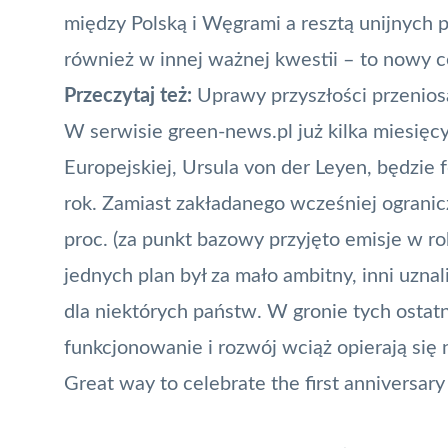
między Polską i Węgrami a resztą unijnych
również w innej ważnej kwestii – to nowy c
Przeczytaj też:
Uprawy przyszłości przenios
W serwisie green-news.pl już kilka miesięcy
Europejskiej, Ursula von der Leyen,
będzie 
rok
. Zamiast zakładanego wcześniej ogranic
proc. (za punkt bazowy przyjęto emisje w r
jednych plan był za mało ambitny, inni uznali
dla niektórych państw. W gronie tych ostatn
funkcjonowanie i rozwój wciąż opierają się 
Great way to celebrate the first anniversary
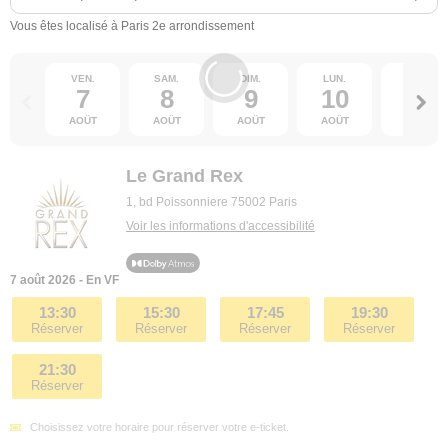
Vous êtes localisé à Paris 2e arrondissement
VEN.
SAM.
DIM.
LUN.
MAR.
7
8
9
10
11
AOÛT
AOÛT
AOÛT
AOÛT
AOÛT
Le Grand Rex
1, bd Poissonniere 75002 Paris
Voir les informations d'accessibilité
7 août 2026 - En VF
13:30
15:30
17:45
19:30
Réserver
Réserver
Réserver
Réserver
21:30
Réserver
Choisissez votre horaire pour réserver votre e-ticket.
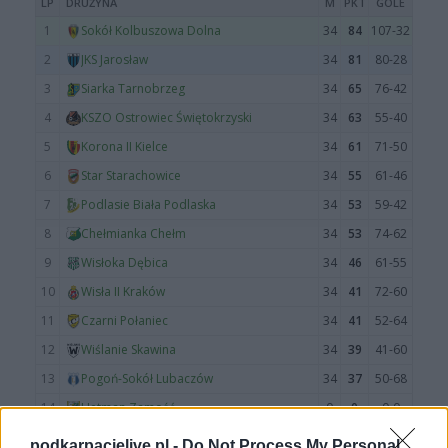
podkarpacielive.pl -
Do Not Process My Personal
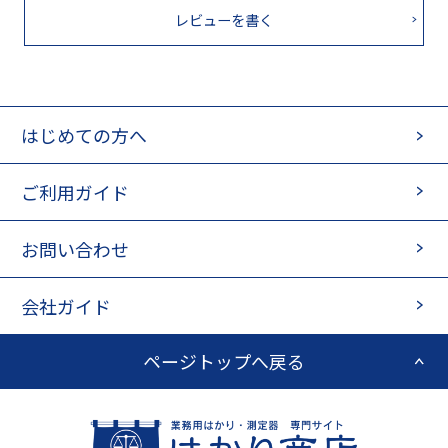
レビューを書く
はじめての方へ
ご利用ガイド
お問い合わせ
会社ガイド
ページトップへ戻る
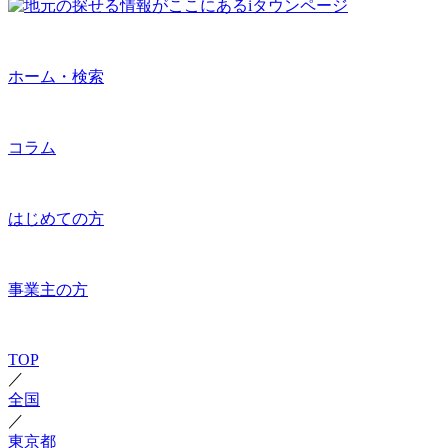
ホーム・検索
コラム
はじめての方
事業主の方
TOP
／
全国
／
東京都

◇ ◇ ◇ ◇ ◇

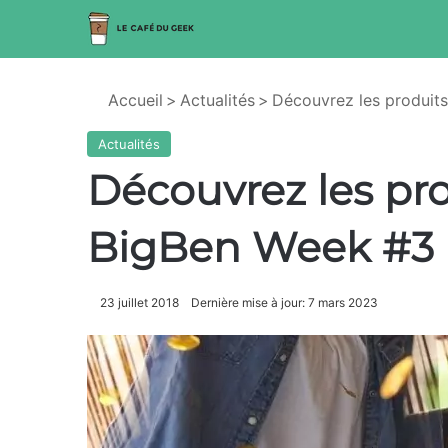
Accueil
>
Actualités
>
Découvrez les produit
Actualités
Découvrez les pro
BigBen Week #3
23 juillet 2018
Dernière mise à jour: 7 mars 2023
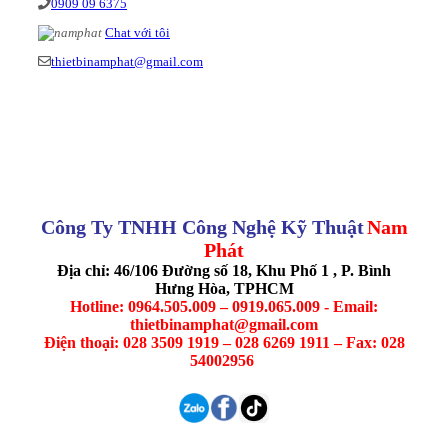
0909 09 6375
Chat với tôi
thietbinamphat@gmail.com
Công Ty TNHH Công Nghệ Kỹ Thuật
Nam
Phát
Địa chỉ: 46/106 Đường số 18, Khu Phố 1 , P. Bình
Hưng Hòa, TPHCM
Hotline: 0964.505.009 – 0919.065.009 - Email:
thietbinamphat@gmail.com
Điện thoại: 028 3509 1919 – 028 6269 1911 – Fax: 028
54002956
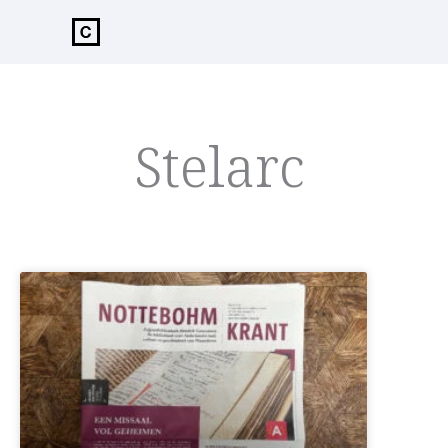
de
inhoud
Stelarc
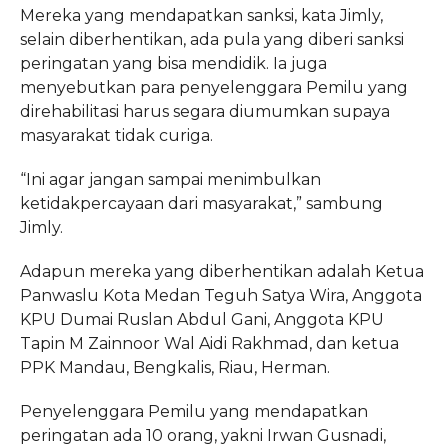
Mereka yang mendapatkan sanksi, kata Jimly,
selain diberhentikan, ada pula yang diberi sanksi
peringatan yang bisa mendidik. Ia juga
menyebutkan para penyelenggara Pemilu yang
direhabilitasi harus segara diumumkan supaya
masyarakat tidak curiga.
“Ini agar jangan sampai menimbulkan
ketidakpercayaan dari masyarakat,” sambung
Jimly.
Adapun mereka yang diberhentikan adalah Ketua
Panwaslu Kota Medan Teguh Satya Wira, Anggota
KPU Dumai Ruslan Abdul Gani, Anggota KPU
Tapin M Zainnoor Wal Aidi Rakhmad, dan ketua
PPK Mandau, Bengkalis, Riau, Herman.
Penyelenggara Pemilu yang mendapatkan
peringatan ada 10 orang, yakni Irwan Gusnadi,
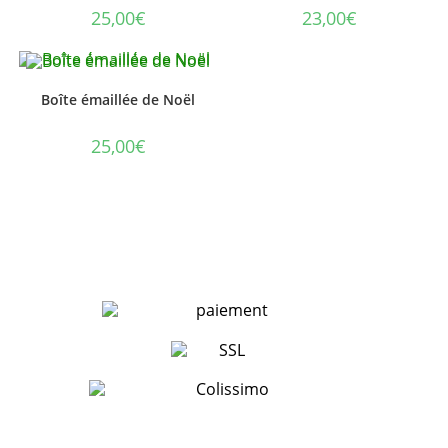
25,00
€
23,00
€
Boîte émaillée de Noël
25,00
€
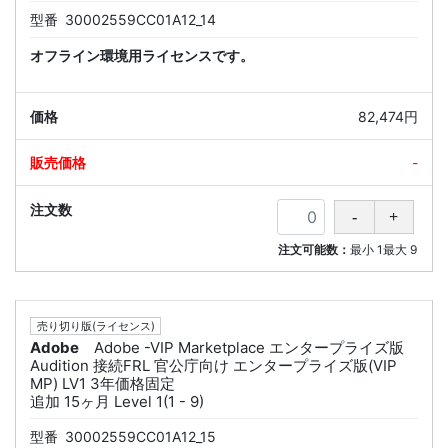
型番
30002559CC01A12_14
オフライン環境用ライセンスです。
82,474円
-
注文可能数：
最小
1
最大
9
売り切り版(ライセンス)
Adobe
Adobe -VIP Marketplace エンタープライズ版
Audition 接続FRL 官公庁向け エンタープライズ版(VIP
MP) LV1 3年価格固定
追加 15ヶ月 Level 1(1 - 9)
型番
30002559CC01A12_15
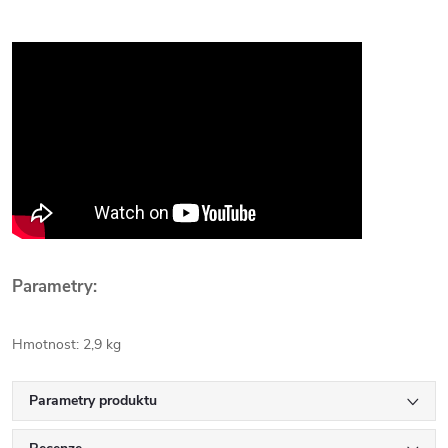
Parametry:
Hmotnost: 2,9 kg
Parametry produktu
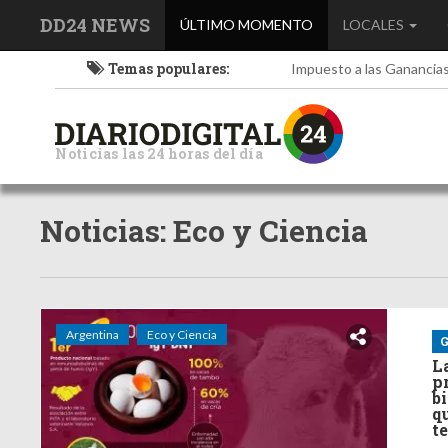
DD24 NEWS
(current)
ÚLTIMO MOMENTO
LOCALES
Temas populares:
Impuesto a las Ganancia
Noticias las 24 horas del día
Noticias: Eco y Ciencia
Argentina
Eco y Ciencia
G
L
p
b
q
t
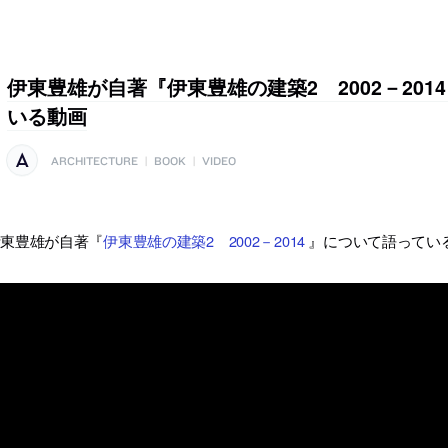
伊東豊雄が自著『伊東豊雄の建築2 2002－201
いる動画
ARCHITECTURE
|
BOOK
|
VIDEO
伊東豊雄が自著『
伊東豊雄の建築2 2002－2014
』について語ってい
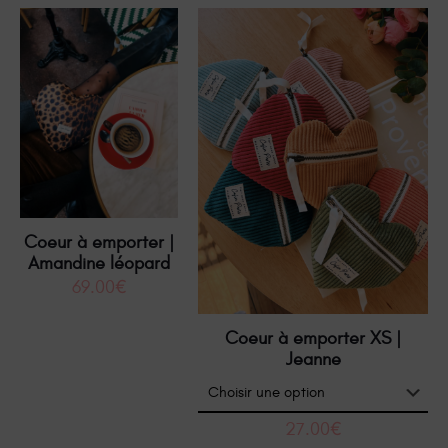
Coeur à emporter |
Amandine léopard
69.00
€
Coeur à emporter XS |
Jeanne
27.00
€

◇ ◇ ◇ ◇ ◇

▶ WORK ITEM
The expected answer is an exact copy of the lines above, beginning at the line with "między Polską i Węgrami a resztą unijnych" and ending at the line with "proc. (za punkt bazowy przyjęto emisje w r", with both ends in.

▶ RESPONSE AREA
między Polską i Węgrami a resztą unijnych
również w innej ważnej kwestii – to nowy c
Przeczytaj też:
Uprawy przyszłości przenios
W serwisie green-news.pl już kilka miesięcy
Europejskiej, Ursula von der Leyen,
będzie 
rok
. Zamiast zakładanego wcześniej ogranic
proc. (za punkt bazowy przyjęto emisje w r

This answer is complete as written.